Opinion
One who visits a public amusement resort, the owner of which charges no admittance fee, but relies for his income on renting bathing suits, lockers and boats and selling food and the like, is not a gratuitous but a paying guest upon the invitation of the proprietor, whether he pays him anything or not, and the proprietor is in the same relation to him as the owner of a department store is to his patrons. One who invites others to come upon his place of business and use his facilities is under a duty to exercise reasonable care to have and keep the premises and the facilities reasonably safe for his invitees. What reasonable care would require of the proprietor of a public resort must depend upon the conditions and circumstances present, and this question is one of fact for the jury and not one of law.
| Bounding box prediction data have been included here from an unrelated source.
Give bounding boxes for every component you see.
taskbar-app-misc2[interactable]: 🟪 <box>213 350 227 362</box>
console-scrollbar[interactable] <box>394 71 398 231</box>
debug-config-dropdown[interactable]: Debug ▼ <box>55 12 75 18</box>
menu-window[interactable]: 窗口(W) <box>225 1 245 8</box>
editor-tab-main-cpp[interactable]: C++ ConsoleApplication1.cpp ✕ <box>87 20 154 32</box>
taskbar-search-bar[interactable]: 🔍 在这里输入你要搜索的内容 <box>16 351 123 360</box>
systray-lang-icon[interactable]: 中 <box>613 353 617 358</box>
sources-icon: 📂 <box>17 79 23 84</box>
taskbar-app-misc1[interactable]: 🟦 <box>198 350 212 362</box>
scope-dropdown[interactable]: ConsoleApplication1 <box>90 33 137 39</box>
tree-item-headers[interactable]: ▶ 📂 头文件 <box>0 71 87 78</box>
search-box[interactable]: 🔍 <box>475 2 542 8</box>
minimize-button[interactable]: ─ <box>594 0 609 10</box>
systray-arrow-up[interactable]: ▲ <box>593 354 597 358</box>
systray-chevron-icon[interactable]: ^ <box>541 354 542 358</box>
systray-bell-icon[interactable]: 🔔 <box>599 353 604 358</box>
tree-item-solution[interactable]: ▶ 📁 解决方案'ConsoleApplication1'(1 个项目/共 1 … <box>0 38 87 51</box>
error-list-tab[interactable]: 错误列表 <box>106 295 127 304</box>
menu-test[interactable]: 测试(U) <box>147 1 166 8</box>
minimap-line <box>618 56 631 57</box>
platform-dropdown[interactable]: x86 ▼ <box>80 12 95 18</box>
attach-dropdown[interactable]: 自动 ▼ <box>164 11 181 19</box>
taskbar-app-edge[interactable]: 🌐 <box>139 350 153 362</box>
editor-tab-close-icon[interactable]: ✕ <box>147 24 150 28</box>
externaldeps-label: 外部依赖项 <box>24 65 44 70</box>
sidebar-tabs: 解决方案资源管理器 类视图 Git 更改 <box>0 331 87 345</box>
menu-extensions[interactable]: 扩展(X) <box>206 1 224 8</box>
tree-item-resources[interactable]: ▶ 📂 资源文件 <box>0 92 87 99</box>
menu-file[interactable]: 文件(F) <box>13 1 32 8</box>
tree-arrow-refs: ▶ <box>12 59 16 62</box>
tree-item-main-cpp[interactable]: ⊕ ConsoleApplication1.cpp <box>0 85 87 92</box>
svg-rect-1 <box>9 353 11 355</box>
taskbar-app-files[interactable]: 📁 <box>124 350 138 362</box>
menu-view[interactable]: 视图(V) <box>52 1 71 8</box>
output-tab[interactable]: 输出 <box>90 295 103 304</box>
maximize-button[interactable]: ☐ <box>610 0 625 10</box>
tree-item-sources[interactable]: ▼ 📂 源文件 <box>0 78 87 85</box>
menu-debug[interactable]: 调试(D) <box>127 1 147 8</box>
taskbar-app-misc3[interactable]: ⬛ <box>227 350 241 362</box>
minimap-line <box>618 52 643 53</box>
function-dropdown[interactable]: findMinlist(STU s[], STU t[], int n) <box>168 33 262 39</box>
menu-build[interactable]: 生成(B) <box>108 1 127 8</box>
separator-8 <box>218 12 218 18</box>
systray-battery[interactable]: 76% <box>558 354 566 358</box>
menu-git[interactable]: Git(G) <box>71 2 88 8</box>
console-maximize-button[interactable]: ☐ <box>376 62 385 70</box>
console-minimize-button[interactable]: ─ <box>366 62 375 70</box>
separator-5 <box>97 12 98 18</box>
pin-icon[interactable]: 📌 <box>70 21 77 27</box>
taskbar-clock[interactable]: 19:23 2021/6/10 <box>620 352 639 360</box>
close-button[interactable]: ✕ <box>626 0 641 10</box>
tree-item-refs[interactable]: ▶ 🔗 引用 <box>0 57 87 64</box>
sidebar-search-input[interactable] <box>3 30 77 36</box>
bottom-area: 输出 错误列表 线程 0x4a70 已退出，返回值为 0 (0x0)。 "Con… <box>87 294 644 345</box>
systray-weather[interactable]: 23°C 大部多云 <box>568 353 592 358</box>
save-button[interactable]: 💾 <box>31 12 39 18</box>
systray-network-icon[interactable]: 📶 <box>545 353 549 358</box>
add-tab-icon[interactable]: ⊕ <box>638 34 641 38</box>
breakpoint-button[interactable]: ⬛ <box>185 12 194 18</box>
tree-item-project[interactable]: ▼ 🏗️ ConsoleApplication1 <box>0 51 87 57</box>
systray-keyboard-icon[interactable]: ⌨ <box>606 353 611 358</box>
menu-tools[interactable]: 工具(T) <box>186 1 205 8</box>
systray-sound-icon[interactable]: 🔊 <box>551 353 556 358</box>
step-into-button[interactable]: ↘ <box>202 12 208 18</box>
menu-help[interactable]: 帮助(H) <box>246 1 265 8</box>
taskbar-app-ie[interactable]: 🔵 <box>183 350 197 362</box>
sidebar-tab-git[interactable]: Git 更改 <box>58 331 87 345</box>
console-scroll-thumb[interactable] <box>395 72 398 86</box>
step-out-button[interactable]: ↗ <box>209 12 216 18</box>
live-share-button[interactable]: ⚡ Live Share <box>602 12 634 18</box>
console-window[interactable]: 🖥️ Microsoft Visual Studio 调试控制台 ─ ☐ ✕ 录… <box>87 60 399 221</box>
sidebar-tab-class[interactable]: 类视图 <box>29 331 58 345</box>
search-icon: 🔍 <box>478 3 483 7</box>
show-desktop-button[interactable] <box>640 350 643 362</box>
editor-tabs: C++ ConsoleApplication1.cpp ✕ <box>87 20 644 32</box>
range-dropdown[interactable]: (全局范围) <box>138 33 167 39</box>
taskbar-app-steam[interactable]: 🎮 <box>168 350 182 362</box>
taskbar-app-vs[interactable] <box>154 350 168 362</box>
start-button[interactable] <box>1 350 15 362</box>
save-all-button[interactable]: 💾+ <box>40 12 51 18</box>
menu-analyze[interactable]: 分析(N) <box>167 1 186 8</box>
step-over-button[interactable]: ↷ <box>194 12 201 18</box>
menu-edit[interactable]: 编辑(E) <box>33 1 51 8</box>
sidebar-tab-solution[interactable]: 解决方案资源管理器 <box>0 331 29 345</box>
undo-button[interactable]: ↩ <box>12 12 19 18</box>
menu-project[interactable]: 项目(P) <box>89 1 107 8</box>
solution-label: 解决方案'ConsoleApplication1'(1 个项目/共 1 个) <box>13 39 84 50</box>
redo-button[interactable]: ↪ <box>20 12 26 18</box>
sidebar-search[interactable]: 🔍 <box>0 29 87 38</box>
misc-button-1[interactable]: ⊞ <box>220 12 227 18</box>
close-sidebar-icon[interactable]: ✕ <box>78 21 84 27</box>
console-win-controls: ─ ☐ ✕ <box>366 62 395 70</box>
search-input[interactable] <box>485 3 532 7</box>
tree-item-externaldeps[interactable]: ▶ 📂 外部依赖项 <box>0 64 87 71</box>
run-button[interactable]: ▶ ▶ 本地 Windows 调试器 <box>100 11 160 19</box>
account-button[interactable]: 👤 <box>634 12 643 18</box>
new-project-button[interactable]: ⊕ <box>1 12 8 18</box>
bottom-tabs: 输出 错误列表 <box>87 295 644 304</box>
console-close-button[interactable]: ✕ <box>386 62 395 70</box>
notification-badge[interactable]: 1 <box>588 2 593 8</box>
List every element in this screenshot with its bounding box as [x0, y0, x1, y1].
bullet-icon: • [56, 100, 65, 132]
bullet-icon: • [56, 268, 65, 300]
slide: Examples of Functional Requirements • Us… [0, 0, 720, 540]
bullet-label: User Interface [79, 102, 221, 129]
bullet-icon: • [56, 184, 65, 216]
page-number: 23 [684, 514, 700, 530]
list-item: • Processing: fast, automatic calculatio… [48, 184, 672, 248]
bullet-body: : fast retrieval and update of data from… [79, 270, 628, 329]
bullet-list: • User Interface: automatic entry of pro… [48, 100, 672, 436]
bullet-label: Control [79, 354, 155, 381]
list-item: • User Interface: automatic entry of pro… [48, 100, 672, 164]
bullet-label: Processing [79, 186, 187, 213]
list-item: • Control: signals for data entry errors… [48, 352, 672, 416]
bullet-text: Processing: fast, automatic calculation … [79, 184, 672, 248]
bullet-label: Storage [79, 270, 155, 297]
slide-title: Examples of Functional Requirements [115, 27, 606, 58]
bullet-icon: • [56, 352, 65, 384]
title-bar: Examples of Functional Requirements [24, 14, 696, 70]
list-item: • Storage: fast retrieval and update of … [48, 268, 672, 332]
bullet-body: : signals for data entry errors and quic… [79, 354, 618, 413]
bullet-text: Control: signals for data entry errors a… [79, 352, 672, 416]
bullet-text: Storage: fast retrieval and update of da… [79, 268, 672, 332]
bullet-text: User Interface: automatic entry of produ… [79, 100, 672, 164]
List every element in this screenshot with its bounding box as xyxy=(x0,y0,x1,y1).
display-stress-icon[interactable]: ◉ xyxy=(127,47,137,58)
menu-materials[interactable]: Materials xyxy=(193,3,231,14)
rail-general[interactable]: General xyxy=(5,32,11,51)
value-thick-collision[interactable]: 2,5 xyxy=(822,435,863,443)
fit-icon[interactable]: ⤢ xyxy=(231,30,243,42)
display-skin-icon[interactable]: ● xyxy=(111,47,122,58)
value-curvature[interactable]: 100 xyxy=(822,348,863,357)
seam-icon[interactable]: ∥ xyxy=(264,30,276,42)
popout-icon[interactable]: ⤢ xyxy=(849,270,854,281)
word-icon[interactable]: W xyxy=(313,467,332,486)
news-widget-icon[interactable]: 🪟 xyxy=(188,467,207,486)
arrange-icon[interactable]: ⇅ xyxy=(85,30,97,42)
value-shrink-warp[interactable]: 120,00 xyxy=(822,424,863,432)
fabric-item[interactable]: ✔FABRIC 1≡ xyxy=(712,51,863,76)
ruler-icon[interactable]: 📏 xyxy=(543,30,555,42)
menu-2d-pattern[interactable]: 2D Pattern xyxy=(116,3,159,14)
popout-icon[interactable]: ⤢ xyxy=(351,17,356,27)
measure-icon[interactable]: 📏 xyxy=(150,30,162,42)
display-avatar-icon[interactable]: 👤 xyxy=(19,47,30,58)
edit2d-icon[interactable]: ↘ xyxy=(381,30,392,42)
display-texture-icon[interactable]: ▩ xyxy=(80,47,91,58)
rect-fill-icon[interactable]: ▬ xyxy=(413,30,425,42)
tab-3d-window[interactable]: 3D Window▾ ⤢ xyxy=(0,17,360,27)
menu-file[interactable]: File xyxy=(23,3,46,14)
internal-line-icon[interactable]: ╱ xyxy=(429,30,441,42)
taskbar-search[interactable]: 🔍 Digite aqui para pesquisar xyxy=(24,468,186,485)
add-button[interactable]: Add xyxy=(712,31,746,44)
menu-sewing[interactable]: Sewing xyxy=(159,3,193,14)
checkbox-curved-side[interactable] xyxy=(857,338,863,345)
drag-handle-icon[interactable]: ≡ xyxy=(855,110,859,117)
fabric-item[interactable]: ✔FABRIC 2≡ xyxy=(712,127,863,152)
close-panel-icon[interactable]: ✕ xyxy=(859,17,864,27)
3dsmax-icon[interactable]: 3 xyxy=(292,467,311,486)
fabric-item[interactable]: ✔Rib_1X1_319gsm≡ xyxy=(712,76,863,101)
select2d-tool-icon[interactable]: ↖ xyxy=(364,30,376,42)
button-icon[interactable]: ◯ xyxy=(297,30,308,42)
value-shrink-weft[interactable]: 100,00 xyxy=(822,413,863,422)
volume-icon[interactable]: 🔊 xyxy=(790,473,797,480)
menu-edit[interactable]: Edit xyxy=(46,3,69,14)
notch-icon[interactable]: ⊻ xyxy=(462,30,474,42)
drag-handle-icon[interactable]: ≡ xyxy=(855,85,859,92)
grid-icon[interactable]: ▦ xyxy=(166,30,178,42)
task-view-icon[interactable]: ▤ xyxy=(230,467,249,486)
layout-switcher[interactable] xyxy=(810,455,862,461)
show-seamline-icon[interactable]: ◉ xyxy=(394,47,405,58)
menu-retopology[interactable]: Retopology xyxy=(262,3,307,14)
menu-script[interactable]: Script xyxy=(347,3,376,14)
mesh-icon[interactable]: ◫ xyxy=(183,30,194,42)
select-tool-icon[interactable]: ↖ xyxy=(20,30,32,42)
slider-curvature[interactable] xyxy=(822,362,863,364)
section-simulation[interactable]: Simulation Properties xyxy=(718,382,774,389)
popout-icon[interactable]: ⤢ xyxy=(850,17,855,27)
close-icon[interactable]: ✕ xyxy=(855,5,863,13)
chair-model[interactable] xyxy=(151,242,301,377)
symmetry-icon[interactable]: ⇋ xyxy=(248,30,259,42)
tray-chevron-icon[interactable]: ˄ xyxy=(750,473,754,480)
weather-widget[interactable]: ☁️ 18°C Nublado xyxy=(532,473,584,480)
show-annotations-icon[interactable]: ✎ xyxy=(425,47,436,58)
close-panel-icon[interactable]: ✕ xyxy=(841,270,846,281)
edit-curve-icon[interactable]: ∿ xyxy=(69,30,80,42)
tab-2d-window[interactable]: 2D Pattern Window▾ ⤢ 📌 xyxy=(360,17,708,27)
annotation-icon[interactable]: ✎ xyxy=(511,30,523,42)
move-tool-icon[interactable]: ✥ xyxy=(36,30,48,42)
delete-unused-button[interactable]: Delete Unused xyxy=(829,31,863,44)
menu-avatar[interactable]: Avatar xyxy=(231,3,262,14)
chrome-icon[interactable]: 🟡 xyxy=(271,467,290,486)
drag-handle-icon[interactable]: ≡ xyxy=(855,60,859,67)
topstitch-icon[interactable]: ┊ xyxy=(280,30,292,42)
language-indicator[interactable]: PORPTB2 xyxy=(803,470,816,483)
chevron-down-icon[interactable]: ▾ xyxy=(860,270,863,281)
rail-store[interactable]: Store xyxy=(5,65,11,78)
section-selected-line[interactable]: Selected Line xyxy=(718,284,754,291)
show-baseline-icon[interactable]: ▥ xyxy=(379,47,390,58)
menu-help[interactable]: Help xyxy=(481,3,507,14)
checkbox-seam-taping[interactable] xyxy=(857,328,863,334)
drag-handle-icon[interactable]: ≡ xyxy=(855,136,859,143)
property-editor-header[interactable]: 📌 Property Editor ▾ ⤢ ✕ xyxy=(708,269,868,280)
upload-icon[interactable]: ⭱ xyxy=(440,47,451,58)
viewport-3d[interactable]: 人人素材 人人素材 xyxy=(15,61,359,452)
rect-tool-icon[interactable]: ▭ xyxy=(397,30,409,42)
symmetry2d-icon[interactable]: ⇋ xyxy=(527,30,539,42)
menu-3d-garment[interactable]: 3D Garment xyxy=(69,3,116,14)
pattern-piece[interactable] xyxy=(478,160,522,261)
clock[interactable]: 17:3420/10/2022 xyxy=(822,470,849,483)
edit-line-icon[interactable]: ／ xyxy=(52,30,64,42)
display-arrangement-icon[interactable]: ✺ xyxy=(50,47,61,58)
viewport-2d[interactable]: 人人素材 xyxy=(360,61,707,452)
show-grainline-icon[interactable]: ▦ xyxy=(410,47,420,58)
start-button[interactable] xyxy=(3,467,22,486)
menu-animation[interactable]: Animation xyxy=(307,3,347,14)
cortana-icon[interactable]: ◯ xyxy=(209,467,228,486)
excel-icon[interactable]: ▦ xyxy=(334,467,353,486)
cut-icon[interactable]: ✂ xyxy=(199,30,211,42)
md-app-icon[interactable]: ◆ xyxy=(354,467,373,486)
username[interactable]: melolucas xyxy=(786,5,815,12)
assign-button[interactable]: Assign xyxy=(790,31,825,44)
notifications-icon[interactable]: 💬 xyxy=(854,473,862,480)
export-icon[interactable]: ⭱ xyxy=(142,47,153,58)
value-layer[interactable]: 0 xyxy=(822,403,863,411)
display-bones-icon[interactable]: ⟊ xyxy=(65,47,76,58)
Where the plaintiff's intestate, C, visited the defendant's public amusement resort, but did not hire a bathing suit or bathing house, it was held (1) that she was a patron of the defendant and a charge to the jury that she was a mere licensee to whom the defendant did not owe the duty of providing suitable supervision and appliances, was erroneous; (2) that C, upon the facts found, was negligent in having attempted to swim to the float and that her administratrix could not recover for her death by drowning unless she established, under the last-clear-chance doctrine, that after C came into a position of danger the defendant might by the exercise of reasonable care have then rescued her or had provided adequate facilities through the use of which she would then have been rescued. The court further erred in failing to instruct the jury that the defendant owed the plaintiff's intestate, N, a patron at his resort, the duty of exercising reasonable care to rescue him from the danger he was in from attempting to rescue C from drowning, and if the danger and death of C was caused by the defendant's negligence, he would be responsible for the drowning of N, if that negligence was the proximate cause, that is the substantial factor, in causing N's death.
Argued October 3d 1929
Decided March 3d 1930.
ACTIONS to recover damages for the death of the plaintiffs' interstates, alleged to have been caused by the negligence of the defendant, brought to the Superior Court in Middlesex County and tried to the jury before Wolfe, J.; judgments for the defendant and appeal by the plaintiffs. Error and new trial ordered in each case.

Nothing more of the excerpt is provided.